Longer follow up may unveil further recurrences [6]. Still the recurrence rate in this series is much less compared to the historical rates of 12.3% at 5 years and 23.1% at 13 years follow-up [7]. The recurrence rate is less than reported from specialized AWS (Abdominal wall surgery) unit [8]. In this series, the size of the defect ranged from 2cm to 14cm and many of the hernias do not fall into the category that require component separation [9]. Most of the currently advocated methods of incisional hernia repair place the mesh in a sublay position, as this is shown to reduce the risk of seroma and mesh infection. Many surgeons do not feel comfortable placing the mesh in the subcutaneous space for these reasons. Another criticism about this technique is that the abdominal wall is considerably thin at the defect, comprising peritoneum & mesh only, compared to the rest of the abdominal wall and that this may lead to recurrent herniation. However, this was not our experience of both these issues as discussed earlier.

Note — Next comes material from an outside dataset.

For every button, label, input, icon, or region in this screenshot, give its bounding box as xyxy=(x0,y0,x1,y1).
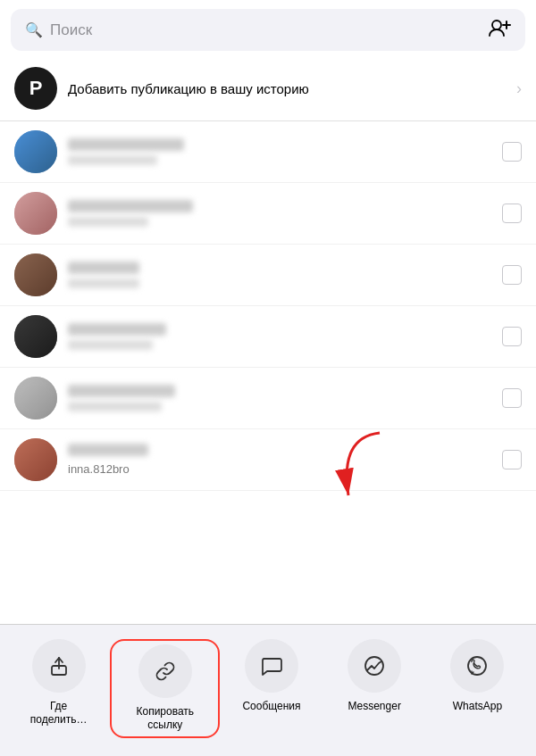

The limitation of this technique is that it is from a single center and in the hands of a single surgeon. Obviously, more studies are required to establish the reproducibility of these results in other centers.
Conclusion
This technique can be used for any size of hernia defect. It is especially suitable to parous women with loose panniculus and sub-umbilical hernias. It is truly tension free repair. Most surgeons practicing open incisional hernia repair can adapt to this technique quite easily. It requires utmost care in adhering to strict aseptic technique, gentle tissue handling, and judicious use of diathermy. This is not a panacea for all incisional hernias but should become a part of the armamentarium of any hernia surgeon. It is suggested that initially small sub umbilical hernias are done using this technique and perhaps take the help of a plastic surgeon.
Acknowledgements
I am extremely grateful to my organization KIMS Hospitals where this technique is developed, and its founder Dr B Bhaskar Rao for having provided me with a platform to practice in India for the past two decades. Heartfelt gratitude to all the patients, my parents, family, friends, colleagues, and hospital staff. I wish to express my indebtedness to all my teachers, especially my mentors Mr Wyn Morgan (Lancaster UK), Mr Ravi Srinivasan (Blackpool UK) and Mr Patrick Jeffery (Dorchester UK) from whom I have learnt most of my surgical skills. Thanks to my plastic surgery colleagues Dr Srinivas Surapaneni and Dr Hemant Nannapuneni from whom I got the panniculectomy skills. Special thanks to Prof G Raghavendra Prasad for his critical review and guidance in preparing this manuscript.
Conflicts of interest
Author declares no conflicts of interest.